Las palabras de Nuestro Señor Jesucristo no tienen segundas interpretaciones u otro sentido: “El que come mi carne y bebe mi sangre, tiene vida eterna y yo lo resucitaré el último día. Mi carne es verdadera comida y mi sangre es verdadera bebida. El que come mi carne y bebe mi sangre, permanece en mí y yo en él.”.

Todo creyente debería hacerse esta pregunta: ¿Cómo Jesús puede ser verdadera comida y bebida? ¿Cómo el Señor Jesús puede permanecer en mí por comerlo?

En este punto, el creyente debe volver a la fuente de la Palabra de Dios. Y la respuesta está en la primera lectura y en el salmo de la Santa Misa de hoy: ambos hablan de gustar o experimentar. En otras palabras, se trata de vivir ese encuentro con el Señor en la Eucaristía.

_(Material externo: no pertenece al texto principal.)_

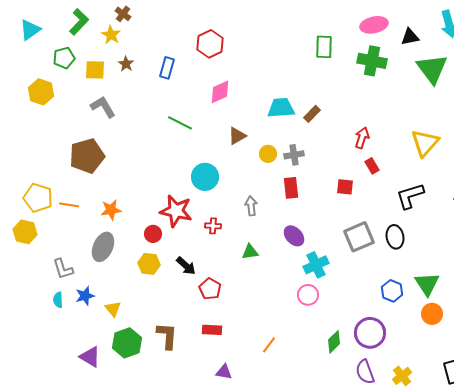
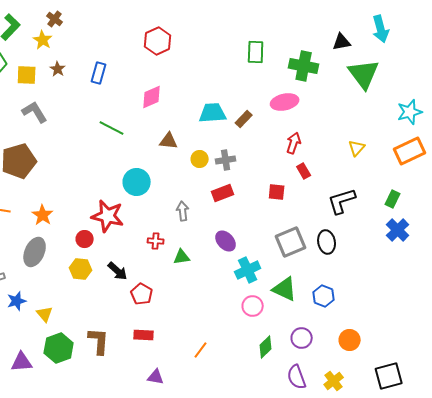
pink ellipse: (374, 25) -> (285, 102), moved
red hexagon: (210, 44) -> (158, 41), moved
brown triangle: (237, 136) -> (169, 141), turned 36
yellow triangle: (425, 143) -> (357, 148), size x0.6
red rectangle: (291, 188) -> (223, 193), turned 75
orange star: (111, 210) -> (43, 215), turned -30
red cross: (213, 226) -> (156, 241), moved
green triangle: (427, 284) -> (285, 289), moved, turned -32
pink circle: (308, 295) -> (253, 306), moved
orange circle: (432, 314) -> (350, 340), moved
purple circle: (370, 333) -> (302, 338), size x0.7
purple triangle: (90, 357) -> (22, 362), turned -35

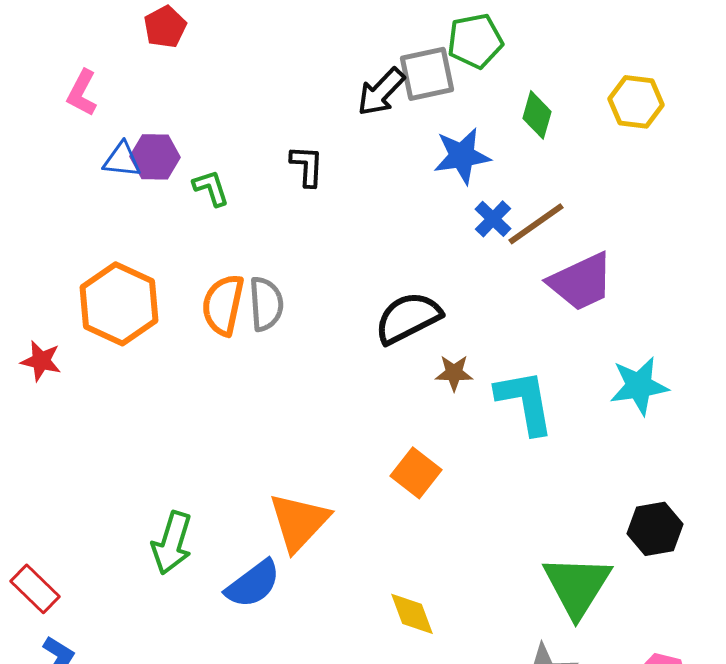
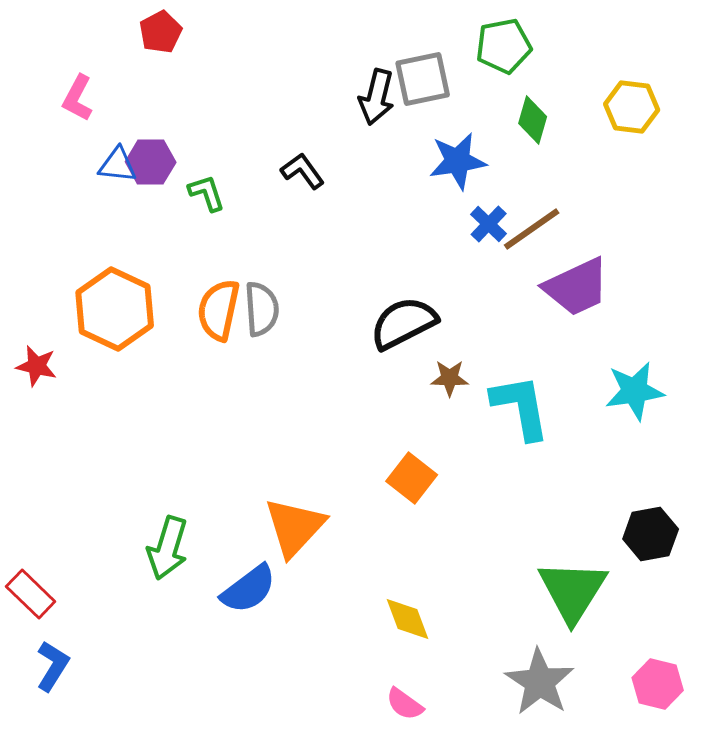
green pentagon: (475, 41) -> (504, 46), moved
black arrow: (381, 92) -> (377, 97), turned -30
black L-shape: (307, 166) -> (303, 171), turned -39

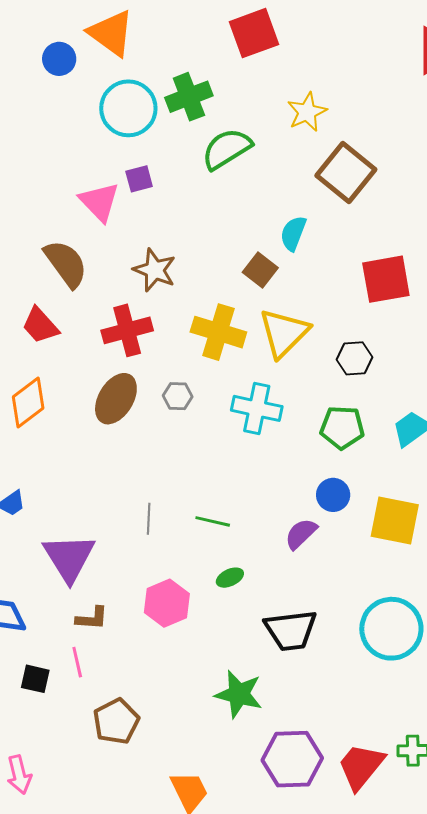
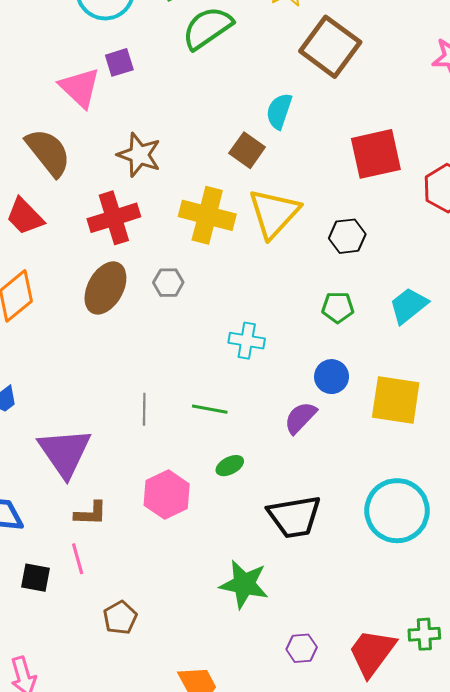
cyan cross: (257, 408) -> (247, 341), moved, size x0.7
green pentagon: (342, 427) -> (338, 307), size x0.7
brown pentagon: (116, 721) -> (120, 618), size x0.7
purple hexagon: (292, 759) -> (302, 648), size x0.5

¡Es el mejor momento para el cristiano! No hay otro igual. Es tan especial que San Pablo manda a que cada uno se ponga en la presencia de Dios y se examine. La razón es muy sencilla: ¡va a recibir al Señor! (1Co 11, 28-29). Por eso, para que el momento de la comunión sea efectivamente alimento para el alma del cristiano, el creyente debe recorrer un camino:

Lo primero y lo más importante: saber que se recibe al Señor con su Cuerpo, Sangre, Alma y Divinidad, vivo y glorioso como está en el cielo. Ante tanta grandeza, todo cristiano ha de sentirse, al menos, emocionado.

Entonces, ese cristiano se dará cuenta que, para recibir a su Creador, a su Redentor y a su Salvador, debe estar preparado interiormente. No puede acercarse a recibirlo de cualquier manera. Lo primero es revisarse si hay algún pecadito que merezca una preparación mejor con el sacramento de la Confesión.

Después, debe recorrer un itinerario personal: debe ir aumentando el grado de conciencia de saber que recibirá a Jesucristo. La oración es la mejor preparación. Junto a esto, el recogimiento previo (evitando distracciones) ayudará para que cada encuentro con el Señor sea único.

Ayuda también la preparación externa: el ayuno eucarístico y la actitud corporal (gestos, vestido) se manifiesta el respeto, la solemnidad, el gozo de ese momento en que Cristo se hace nuestro huésped.

Entonces, en la experiencia, en la vivencia del encuentro con Cristo nos haremos uno con Él: El que come mi carne y bebe mi sangre habita en mí y yo en él.

Y la comunión con Cristo en la Eucaristía traerá otros frutos muy especiales:

Lo que el alimento material produce en nuestra vida corporal, la comunión lo realiza de manera admirable en nuestra vida espiritual. La comunión con la Carne de Cristo resucitado conserva, acrecienta y renueva la vida de gracia recibida en el Bautismo.

La comunión nos separa del pecado. La Eucaristía no puede unirnos a Cristo sin purificarnos al mismo tiempo de los pecados cometidos y preservarnos de futuros pecados: Por la misma caridad que enciende en nosotros, la Eucaristía nos preserva de futuros pecados mortales. Cuanto más participamos en la vida de Cristo y más progresamos en su amistad, tanto más difícil se nos hará romper con Él por el pecado mortal.

Como el alimento corporal sirve para restaurar la pérdida de fuerzas, la Eucaristía fortalece la caridad que, en la vida cotidiana, tiende a debilitarse; y esta caridad vivificada borra los pecados veniales.